“El Reciclaje es necesario y nos concierne a todos”
En Tijuana, todos los días se producen toneladas de desechos industriales, comerciales y domésticos. Generalmente el sector industrial es el más regulado y está obligado a comprobar ante las autoridades la correcta disposición. Sin embargo, el grueso de la población poco participa en el esfuerzo de cuidar el medio ambiente. Por tanto, en CANACINTRA Tijuana, y en un esfuerzo conjunto con nuestros socios, hemos asumido el compromiso de generar conciencia de que el reciclaje es necesario y nos concierne a todos.
Para entender la problemática le solicitamos a nuestro socio y empresario dedicado al sector del reciclaje, Alejandro Jaramillo, que nos diera su opinión sobre el ramo y la participación de la ciudadanía. A continuación les compartimos sus conclusiones:
En materia de reciclaje, vale la pena mencionar que todos adquirimos una responsabilidad que no termina con la compra, llámese un refresco enlatado, una botella de agua. etc. Hay que pensar en donde va a terminar el envase que lo contiene. Creemos que con sacar la basura y que el sistema municipal la retire de nuestro domicilio hemos cumplido, pero si ese envase no es reciclado, lo más probables es que termine en un relleno sanitario, lo cual implica dos costos: el del proceso de confinamiento y el costo ecológico.

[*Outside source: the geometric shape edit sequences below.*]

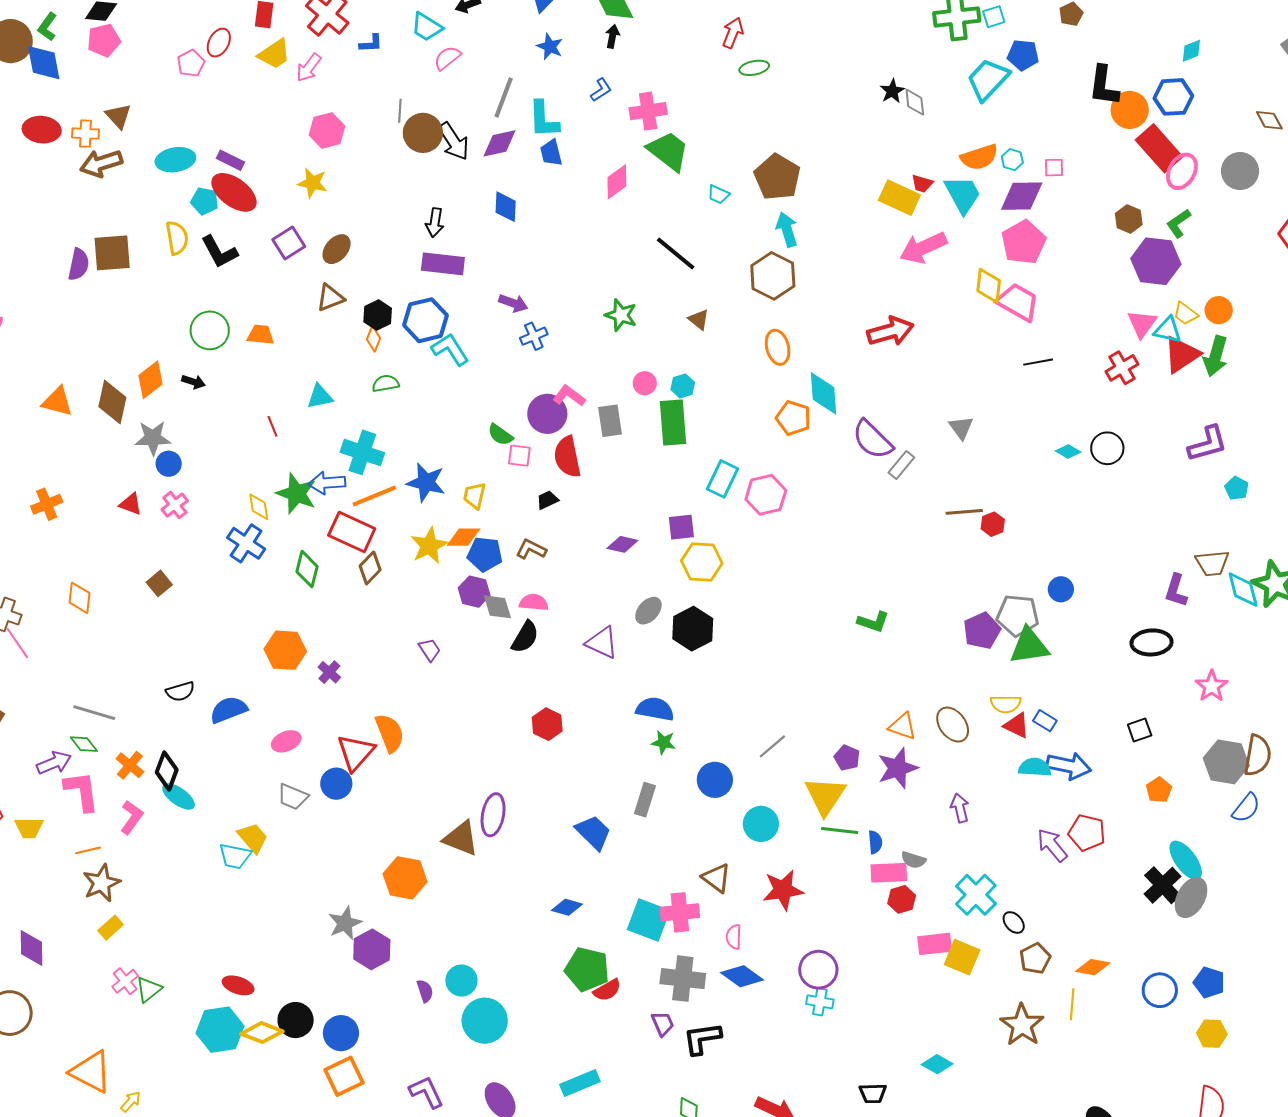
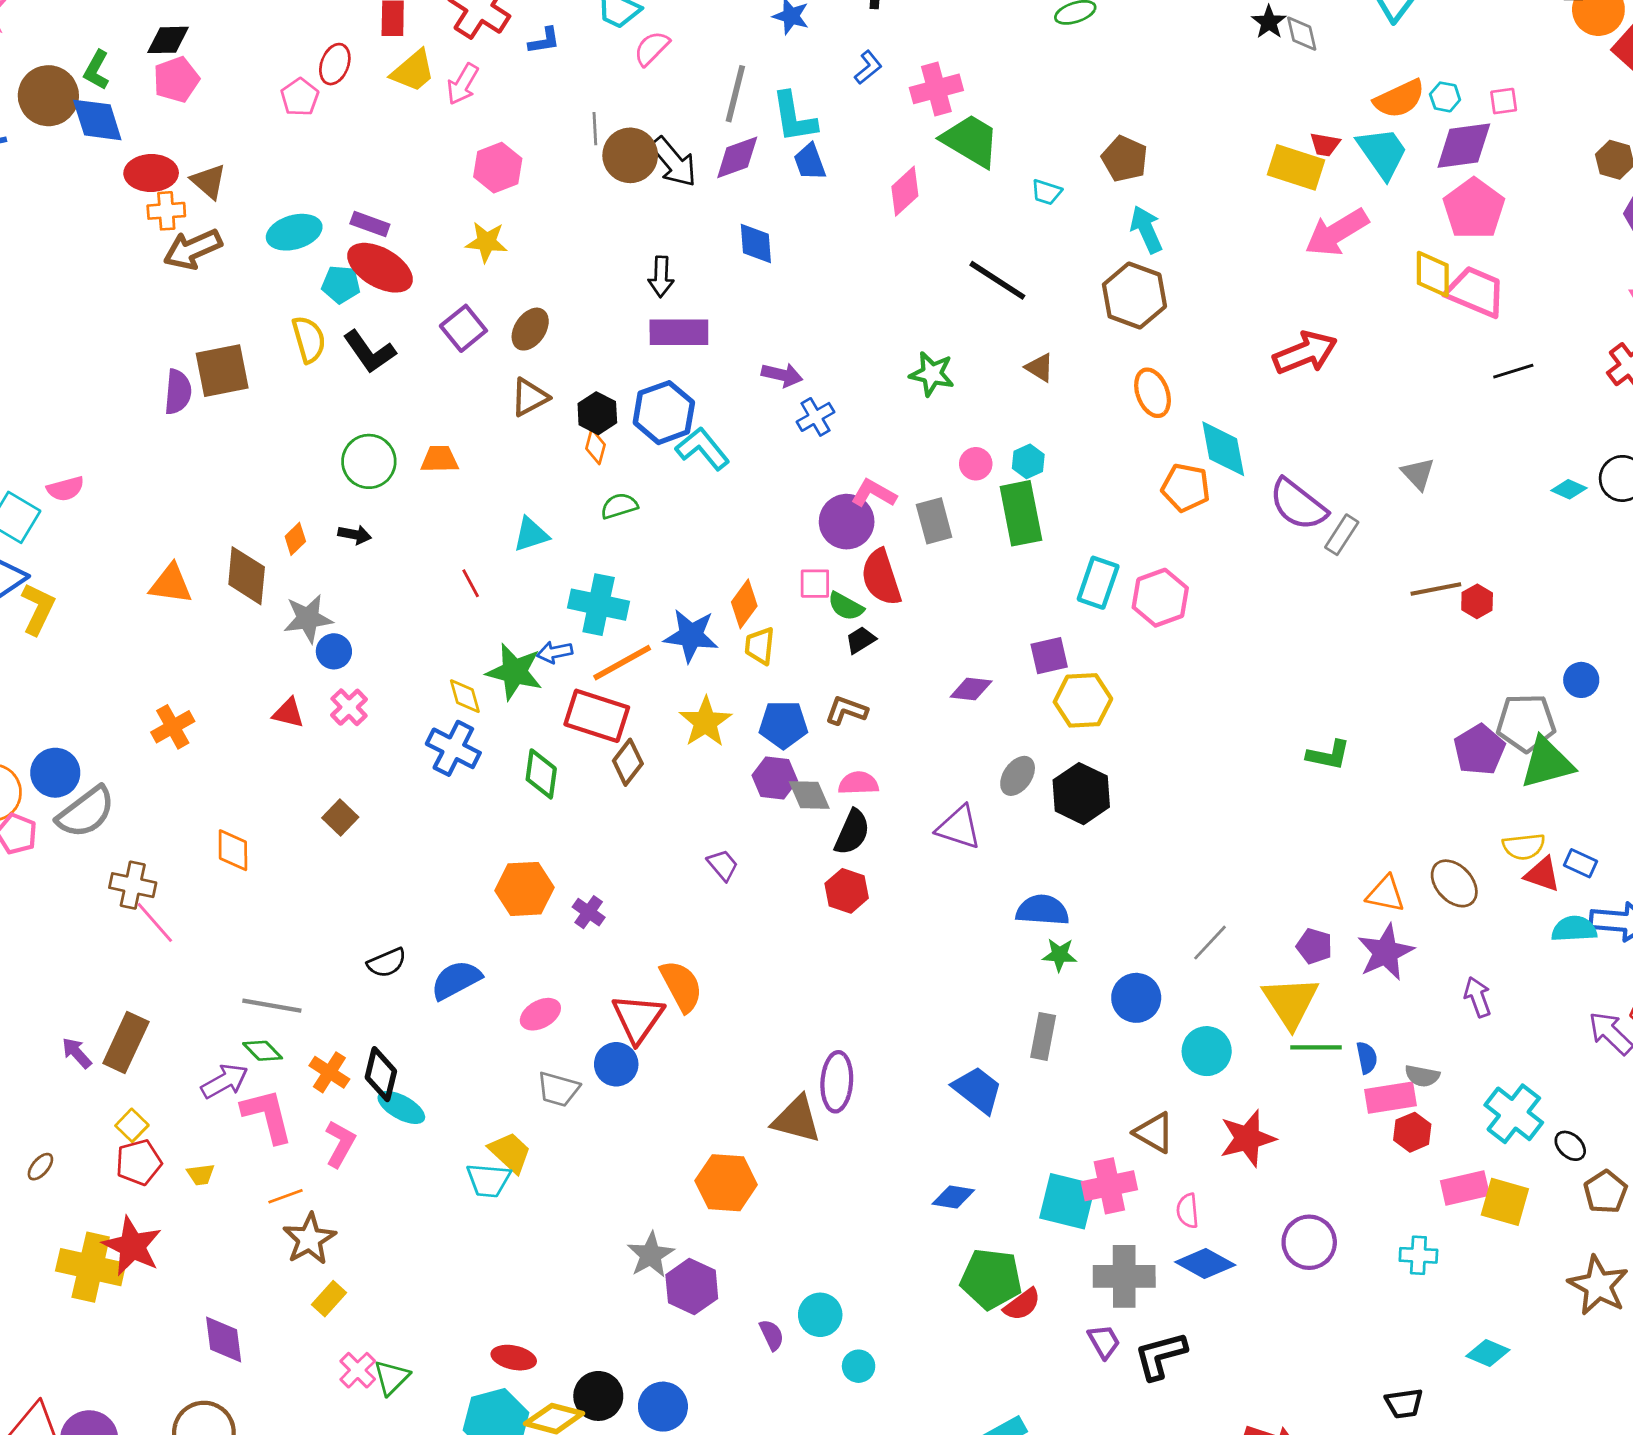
red ellipse: (42, 130) -> (151, 173), moved
brown pentagon: (777, 177) -> (1125, 159), size x0.7
orange diamond: (150, 380) -> (295, 539), size x0.6
green semicircle: (500, 435) -> (846, 606), moved
blue arrow: (327, 483) -> (555, 652), size x0.7
orange diamond: (464, 537) -> (744, 604), moved, turned -48
red hexagon: (547, 724) -> (847, 891), moved
yellow trapezoid: (29, 828) -> (201, 1175), size x0.7
cyan cross: (820, 1002) -> (1418, 1255), moved
cyan circle: (485, 1021) -> (859, 1366), size x0.5

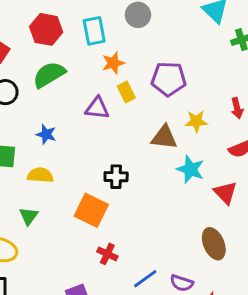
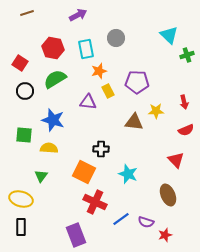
blue star: (46, 134) -> (53, 120), size x1.6
cyan star: (190, 169) -> (128, 174), moved
red cross: (107, 254) -> (95, 202), size x1.6

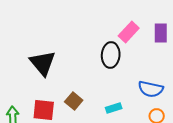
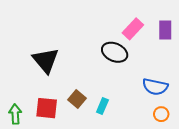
black ellipse: (111, 55) -> (115, 52), turned -70
cyan rectangle: (114, 108) -> (102, 106), moved, turned -49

Por el contrario, si se recicla, se genera un impacto económico positivo, no sólo para la persona que lleva el producto a reciclar, sino también las empresas del ramo (formalmente establecidas) y a sus empleados. Las compañías que conforman el sector del reciclaje benefician de multimanera a la ciudad tanto con campañas informativas sobre el tema, con su pago de impuestos y finalmente son entes generadoras de desarrollo económico.
El ramo del Reciclaje es un sector sobre regulado, lo cual ha favorecido el crecimiento de una contraparte informal. Es importante que las amas de casa, empresarios, estudiantes, etc. apoyen la formalidad al llevar sus productos a reciclar a negocios legalmente establecidos a fin de evitar el crecimiento de negocios sin las debidas autorizaciones o que reciben material de dudosa procedencia. La diferencia entre una empresa cumplida y la irregular, no sólo estiba en trámites burocráticos y apego a la Ley; también incide en la huella ambiental. La formalidad implica asumir la responsabilidad de que los procesos y operaciones consuman la menor cantidad de recursos, y evitar contaminar, por ejemplo cuidar el suelo donde se ubican sus establecimientos y en consecuencia la cuenca el Río Tijuana, asunto que es tema Internacional. En Conclusión, un clima de formalidad y legalidad nos beneficia a todos.
Respecto al reto de la “basura challenge”, comentó que está bien, aunque por tratarse de un reto, es más momentáneo, y lo que requerimos es generar un hábito y, de esa manera, evitaremos tirar basura. Insistió en la importancia de sembrar en el hogar conciencia sobre nuestra huella ecológica, el amor al medio ambiente y fomentar, desde ahí, estos hábitos de limpieza.
Al cierre de la entrevista, Alejandro Jaramillo, un apasionado sobre el tema, no sólo por profesión sino por convicción, se comprometió en seguir colaborando con la revista de CANACINTRA Tijuana, con temas relativos al reciclaje y el medio ambiente.